Mondoweiss  /  August 27, 2023

With the start of the new school year, Palestinian children in Masafer Yatta defy Israeli army and Jewish settler harassment to go to class in tents, since Israel demolished their school last year.

Every year, students around the world welcome a new school term with enthusiasm. Not so for students in Masafer Yatta. 

Located in Palestine’s South Hebron Hills in the West Bank, Masafer Yatta is home to 215 Palestinian households, including about 1,150 people, 569 of whom are children. With the start of the new school year, those children had to prepare themselves not only for school but for the terror that would inevitably follow them during their long commute on foot all the way to class. 

That terror is harassment from the Israeli army and from violent settlers. 

In November of last year, Israeli forces demolished the Isfey al-Fauqa elementary school, and along with it the ambitions of its students, under the guise of it being in the middle of a “firing zone.” Israeli authorities claimed that the school, like the rest of the Palestinian herding villages in the area, did not fulfill the requirements for “permanent residency” — despite the fact that the families of Masafer Yatta produced paperwork showing their ownership of the land dating back to before 1967.

Residents of Masafer Yatta have been facing expulsion threats and demolition orders from the Israeli occupation since 1981 when the “firing zone” designation was first introduced. Then, in 1999, the occupation authorities issued eviction orders for approximately 700 Palestinian residents of Masafer Yatta, expelling most of them by force and destroying or confiscating their homes and property. 

Since then, Israeli authorities have progressively tightened the noose on the Palestinian presence in Masafer Yatta.
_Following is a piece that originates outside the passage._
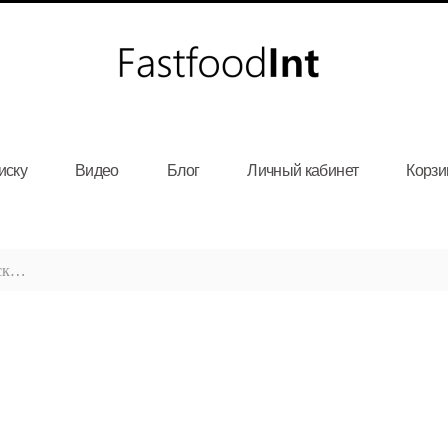
иску
Видео
Блог
Личный кабинет
Корзи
The demolition of the school in Isfey al-Fauqa was preceded by an Israeli Supreme Court ruling in May 2022, which greenlit the forcible expulsion of eight herding communities in the area.

“The Israeli May decision to eject eight Palestinian villages in the area to clear the way for military drills is another attempt to ethnically cleanse Palestinians,” Nasir Nawaj’a, a local activist, tells Mondoweiss

According to OCHA, this eviction contradicted an existing Israeli military order that “stipulated that the restrictions regarding the firing zone would not be applied to existing residents of the area.”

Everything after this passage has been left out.